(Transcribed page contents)
◆ ◆ ◆ ◆ ◆
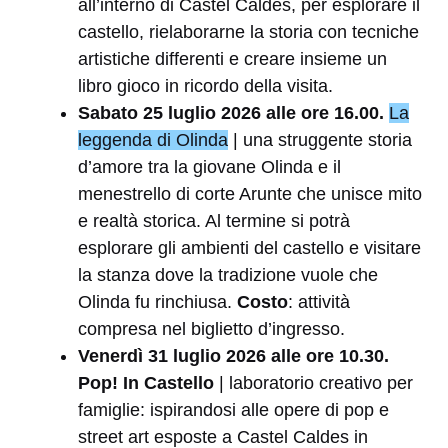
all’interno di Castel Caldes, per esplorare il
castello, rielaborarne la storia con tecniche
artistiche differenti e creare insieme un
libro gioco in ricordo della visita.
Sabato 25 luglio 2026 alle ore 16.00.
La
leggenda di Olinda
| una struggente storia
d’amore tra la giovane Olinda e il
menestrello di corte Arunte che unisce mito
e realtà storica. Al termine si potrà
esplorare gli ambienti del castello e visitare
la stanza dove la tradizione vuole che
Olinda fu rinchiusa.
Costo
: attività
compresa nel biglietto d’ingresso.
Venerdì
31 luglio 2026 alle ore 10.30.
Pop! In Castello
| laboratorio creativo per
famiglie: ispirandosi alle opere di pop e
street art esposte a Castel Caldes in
◆ ◆ ◆ ◆ ◆
_Description of the task:_ All lines from the one containing "Olinda fu rinchiusa." through the last line of the data, both included, are to be retyped exactly, and no other line belongs in the answer.

_Response to this exercise:_
Olinda fu rinchiusa.
Costo
: attività
compresa nel biglietto d’ingresso.
Venerdì
31 luglio 2026 alle ore 10.30.
Pop! In Castello
| laboratorio creativo per
famiglie: ispirandosi alle opere di pop e
street art esposte a Castel Caldes in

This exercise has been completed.